Nashville’s Mayor Megan Barry has released an official statement decrying Tennessee’s recently passed anti-transgender bills; she explains that these laws could potentially cause her city to lose millions in revenue.
In particular, Barry points to HB2414/SB2387, a legislation that discriminates against transgender students by banning them from using bathrooms and locker rooms that match their gender identity, as well as HB1840/SB1556, a legislation that would allow mental health professionals to refuse counselling and therapy services to LGBT clients.
‘This legislation doesn’t reflect Nashville’s values and doesn’t do anything to improve the quality of life for citizens of our city or state.
‘If some lawmakers don’t see the value in recognising people’s dignity and privacy, I hope they can at least see the negative economic impact and potential loss of revenue to Nashville and the State of Tennessee,’ says Barry in her statement.
‘And we’ve already received indications that conventions might pull out of Nashville or eliminate our city from consideration should HB2414/SB2387 become law – resulting in a potential loss of over $10 million in state and local tax revenue and nearly $58 million in direct visitor spending removed from our economy.
‘That is the loss of economic activity in just one sector of our city’s economy.’
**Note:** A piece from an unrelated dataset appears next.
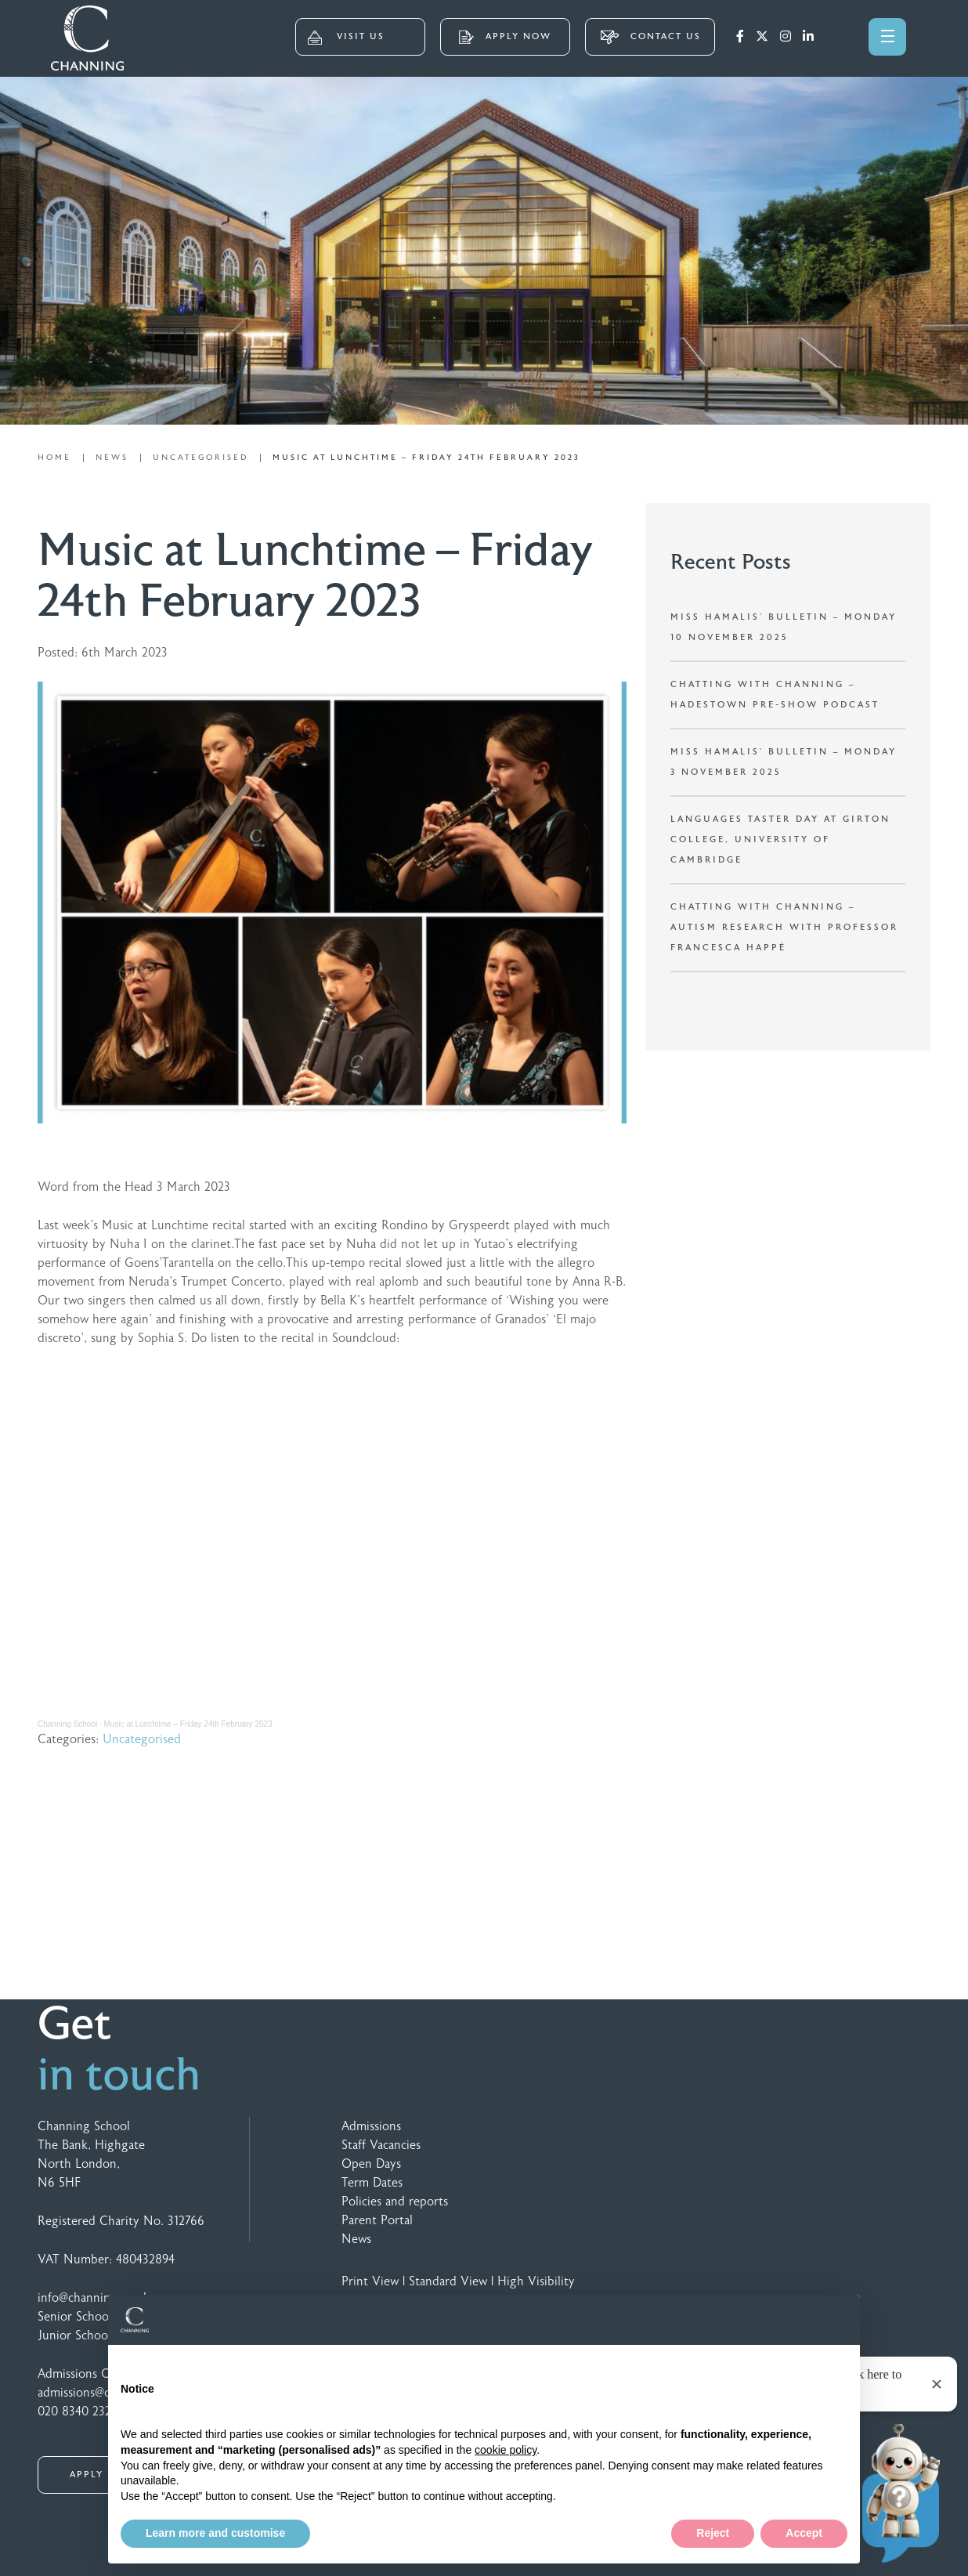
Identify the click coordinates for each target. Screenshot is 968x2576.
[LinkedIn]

And looking at how Hollywood and numerous well-known celebrities such as Ellen DeGeneres and Bruce Springsteen have come out to boycott states that are passing anti-LGBTI legislation, Barry warns that Tennessee could too suffer similar backlash:
‘Our future ability to attract film and television production will also be impacted, and we could expect to see other industry sectors impacted, as well.
‘That’s quite a price to pay for legislation that would seem to hurt people – including some of our youngest and our most vulnerable – without actually benefitting anyone in the process.’
In closing, Barry remarks that the state should be working on real issues, striving to improve the lives of its residents, instead of unfairly targeting a minority group:
‘Instead of creating complex and confusing regulations for restrooms, or becoming the only state in the nation to allow discrimination by counselling professionals, the state should work with local governments to continue our economic growth, address traffic problems, and give our schools the resources and support they need to be successful.’
The states could lose up to billions of federal funding if found guilty of violating federal standards for non-discrimination.
If Tennessee were to approve the anti-transgender bills it has on the table, it is possible that the federal government might also open a review of the state’s legislation.
By then, it might be all too late for the southern state to avoid paying the price of being a bigot and a bully.